◆ Problem to solve:
Your answer should consist solely of the lines from the one containing "Takeaways by" through the end of the entries below, duplicated exactly.

(Supplied data)

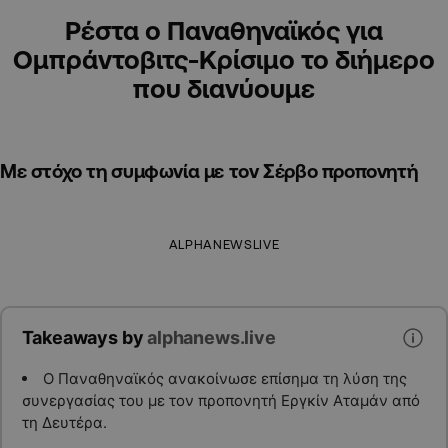
Ρέστα ο Παναθηναϊκός για
Ομπράντοβιτς-Κρίσιμο το διήμερο
που διανύουμε
Με στόχο τη συμφωνία με τον Σέρβο προπονητή
ALPHANEWSLIVE
Takeaways by
alphanews.live
Ο Παναθηναϊκός ανακοίνωσε επίσημα τη λύση της
συνεργασίας του με τον προπονητή Εργκίν Αταμάν από
τη Δευτέρα.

(End Supplied data)

◆ Answer space:
Takeaways by
alphanews.live
Ο Παναθηναϊκός ανακοίνωσε επίσημα τη λύση της
συνεργασίας του με τον προπονητή Εργκίν Αταμάν από
τη Δευτέρα.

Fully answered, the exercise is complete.